Neither team scored in an evenly matched first period, but the Wildcats scored two consecutive goals in the second to make it 2-0.

The first goal came on UNH senior forward Jenna Lascelle’s pass to Kashman from behind the Vermont net. Kashman was only a few feet from Vermont goaltender Roxanne Douville when she one-timed pass from Lascelle, making it 1-0.

The Wildcats scored in almost identical fashion 5:42 later. UNH junior forward Hannah Armstrong passed from behind the Vermont net to Gifford, who tapped the puck past Douville make the score 2-0.

 “I got caught looking at the puck too much behind [me] and missed the poke check,” Douville said of the first goal. “After [the second goal], I changed my strategy and decided to go down and went more aggressive with the sides of the net, and that worked well.”

Momentum shifted 58 seconds later when Vermont scored the first of its own pair of consecutive goals. After Catamount forward Amanda Pelkey failed to score on a breakaway, forward Victoria Andreakos gained possession of the rebound on the right side of the zone and passed it back to her teammate, forward Megan Dalbec, who shot the puck past Vaattovaara’s glove side to make it 2-1.

With 6:19 to play in the second period, Pelkey got her second point of the game by receiving a pass from Vermont defenseman Sarah Campbell and carrying the puck into the UNH zone. She shot from the right faceoff circle and put the puck past Vaattovaara’s glove side, making the score 2-2.

Gifford said these situations can be hard to remain focused in.

“I think it’s natural to have that going in the back of your head,” Gifford said, “But at the end of the day, you know, it’s still a 2-2 game, so you can’t hang your head and sit back.

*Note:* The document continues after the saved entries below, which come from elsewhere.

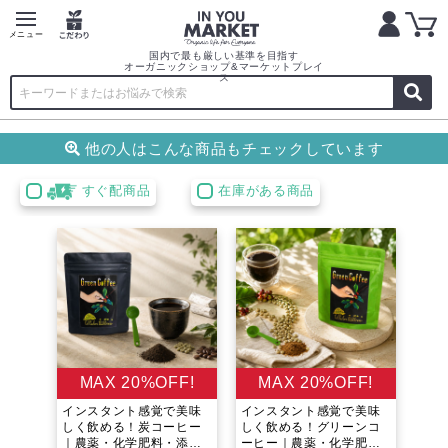
国内で最も厳しい基準を目指す
オーガニックショップ&マーケットプレイ
ス
他の人はこんな商品もチェック
しています
すぐ配商品
在庫がある商品
MAX 20%OFF!
MAX 20%OFF!
インスタント感覚で美味
インスタント感覚で美味
しく飲める！炭コーヒー
しく飲める！グリーンコ
｜農薬・化学肥料・添加
ーヒー｜農薬・化学肥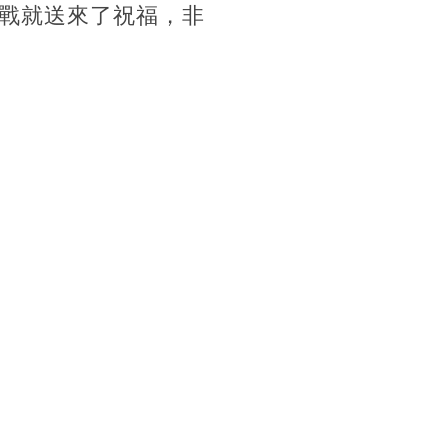
戰就送來了祝福，非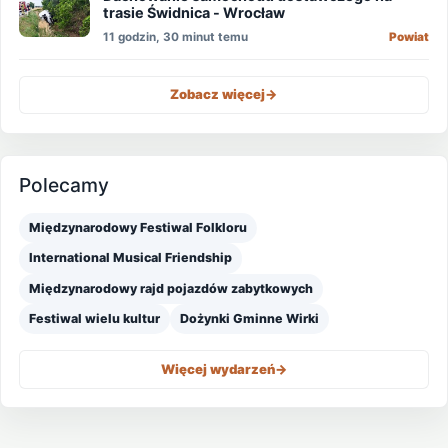
trasie Świdnica - Wrocław
11 godzin, 30 minut temu
Powiat
Zobacz więcej
->
Polecamy
Międzynarodowy Festiwal Folkloru
International Musical Friendship
Międzynarodowy rajd pojazdów zabytkowych
Festiwal wielu kultur
Dożynki Gminne Wirki
Więcej wydarzeń
->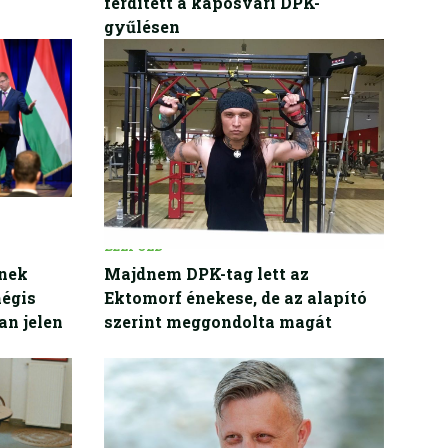
ferdített a kaposvári DPK-
gyűlésen
BELFÖLD
enek
Majdnem DPK-tag lett az
mégis
Ektomorf énekese, de az alapító
an jelen
szerint meggondolta magát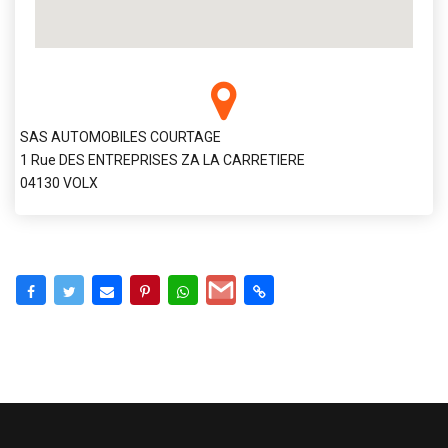
SAS AUTOMOBILES COURTAGE
1 Rue DES ENTREPRISES ZA LA CARRETIERE
04130 VOLX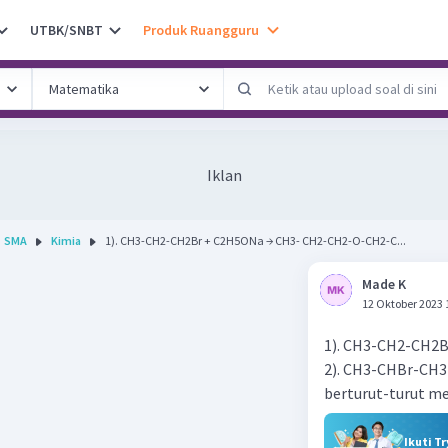
UTBK/SNBT
Produk Ruangguru
Iklan
SMA
Kimia
1). CH3-CH2-CH2Br + C2H5ONa → CH3- CH2-CH2-O-CH2-C...
Made K
12 Oktober 2023 
1). CH3-CH2-CH2
2). CH3-CHBr-CH3
berturut-turut mer
Ikuti T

You’ve got to try and get the next goal.”

Factors began favoring the Wildcats even before the second period ended, though, when emotions boiled over during a Vermont power play in front of Vaattovaara’s net. After Vermont forward Brittany Zuback was called for slashing at 17:58, a small scrap between Zuback and UNH junior defenseman Caroline Broderick broke out over whether or not the Catamounts were cheap-shotting the UNH goalie, resulting in penalties to both for hits after the whistle. Zuback’s additional slashing call ended the Catamount power play, and the scrap helped invigorate the Wildcats, who desperately needed a boost after giving up the lead.

“After we did get riled up a bit, our hearts were even more in it,” Broderick said. “We just really like to protect our goalies. They are the back bone to our game out there, so if we see a cheap shot or something, there’s no question about, just step in and fight them off, just out of respect.“

Each of the three Wildcat lines played well for much of the third period. They all took several shots and were able to penetrate the Vermont zone effectively. Playing some of the best hockey of their season, it appeared the Wildcats might score again. They took 19 shots on goal in the third period.

Douville, who entered Saturday with the second best goals against average in WHEA (2.19 before Saturday, now 2.18), said that many of their shots were from the point, making it easy for her to track them. She stopped 42 shots Saturday afternoon.